Zerbe, A., Brittain, K., Phillips, T. K., Iyun, V. O., Allerton, J., Nofemela, A., Kalombo, C. D., Myer, L., & Abrams, E. J. (2020).
BMC health services research, 20(1), 621. https://doi.org/10.1186/s12913-020-05470-5
Background: With an increasing number of countries implementing Option B+ guidelines of lifelong antiretroviral therapy (ART) for all pregnant and breastfeeding women, there is urgent need to identify effective approaches for retaining this growing and highly vulnerable population in ART care.
Methods: Newly postpartum, breastfeeding women who initiated ART in pregnancy and met eligibility criteria were enrolled, and offered the choice of two options for postpartum ART care: (i) referral to existing network of community-based adherence clubs or (ii) referral to local primary health care clinic (PHC). Women were followed at study measurement visits conducted separately from either service.
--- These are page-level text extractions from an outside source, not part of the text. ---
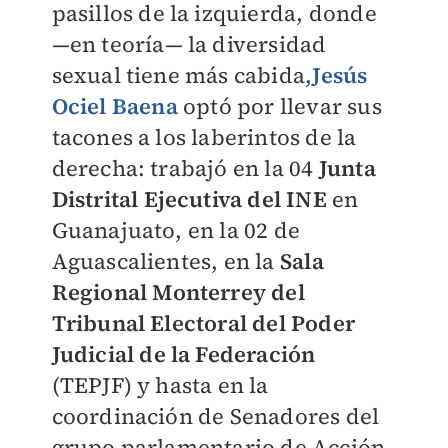
pasillos de la izquierda, donde
—en teoría— la diversidad
sexual tiene más cabida,
Jesús
Ociel Baena
optó por llevar sus
tacones a los laberintos de la
derecha: trabajó en la 04
Junta
Distrital Ejecutiva del INE
en
Guanajuato, en la 02 de
Aguascalientes, en la
Sala
Regional Monterrey del
Tribunal Electoral del Poder
Judicial de la Federación
(TEPJF) y hasta en la
coordinación de Senadores del
grupo parlamentario de Acción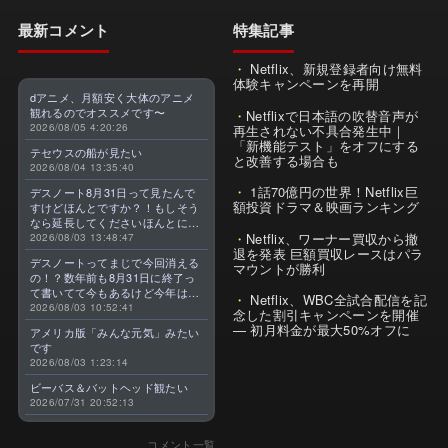
最新コメント
特集記事
Netflix、新規登録者向け無料
体験キャンペーンを再開
dアニメ、月額安く大体のアニメ
観れるのでオススメです〜
Netflixで日本語の吹替音声が
2026/08/05 4:20:26
再生されない不具合発生中｜
「新機能テスト」をオフにする
テセウスの船が見たい
と改善する場合も
2026/08/04 13:35:40
1話70億円の世界！Netflix巨
デスノート8月31日って見たんで
額投資ドラマ＆映画ランキング
すけどほんとですか？！もしそう
なら延長してくださいほんとに大
Netflix、ワーナー買収から撤
好きなんです😭
2026/08/03 13:48:47
退を発表 巨額買収レースはパラ
デスノートってまじで今回消える
マウントが勝利
の！？数年前も8月31日に終了っ
て書いてて今もあるけど今年はま
Netflix、WBC全試合配信を記
じのやつ！？よくわからん！！で
2026/08/03 10:52:41
念した割引キャンペーンを開催
きればなくならないでほしい！平
— 初月料金が最大50%オフに
アメリカ版「みんな元気」みたい
成アニメを振り返らせてくれっ
です
っ！！！！！！！
2026/08/03 1:23:14
ビーバス＆バットヘッド観たい
2026/07/31 20:52:13
コメント一覧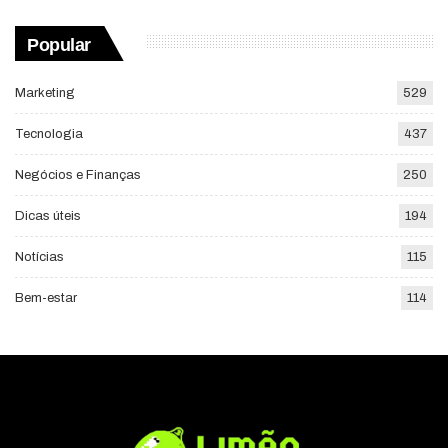
Popular
Marketing
529
Tecnologia
437
Negócios e Finanças
250
Dicas úteis
194
Notícias
115
Bem-estar
114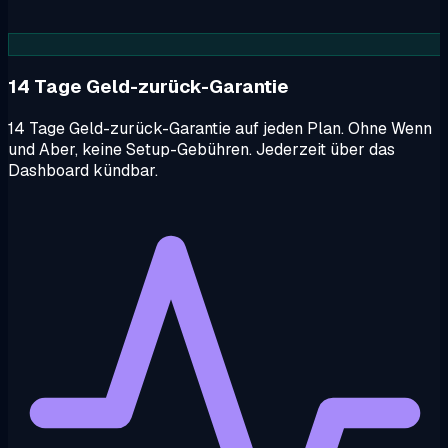
14 Tage Geld-zurück-Garantie
14 Tage Geld-zurück-Garantie auf jeden Plan. Ohne Wenn
und Aber, keine Setup-Gebühren. Jederzeit über das
Dashboard kündbar.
Primary outcome was a composite endpoint of retention in ART services and viral suppression [VS < 50 copies/mL based on viral load (VL) testing at measurement visits] at 12 months postpartum. Outcomes were compared across postpartum services using chi-square, Fisher’s exact tests and Poisson regression models. The primary outcome was compared across services where women were receiving care at 12 months postpartum in exploratory analyses.
Results: Between February and September 2015, 129 women (median age: 28.9 years; median time postpartum: 10 days) were enrolled with 65% opting to receive postpartum HIV care through an adherence club. Among 110 women retained at study measurement visits, 91 (83%) achieved the composite endpoint, with no difference between those who originally chose clubs versus those who chose PHC services. Movement from an adherence club to PHC services was common: 31% of women who originally chose clubs and were engaged in care at 12 months postpartum were attending a PHC service. Further, levels of VS differed significantly by where women were accessing ART care at 12 months postpartum, regardless of initial choice: 98% of women receiving care in an adherence club and 76% receiving care at PHC had VS < 50 copies/mL at 12 months postpartum (p = 0.001).
Conclusion: This study found comparable outcomes related to retention and VS at 12 months postpartum between women choosing adherence clubs and those choosing PHC. However, movement between postpartum services among those who originally chose adherence clubs was common, with poorer VS outcomes among women leaving clubs and returning to PHC services.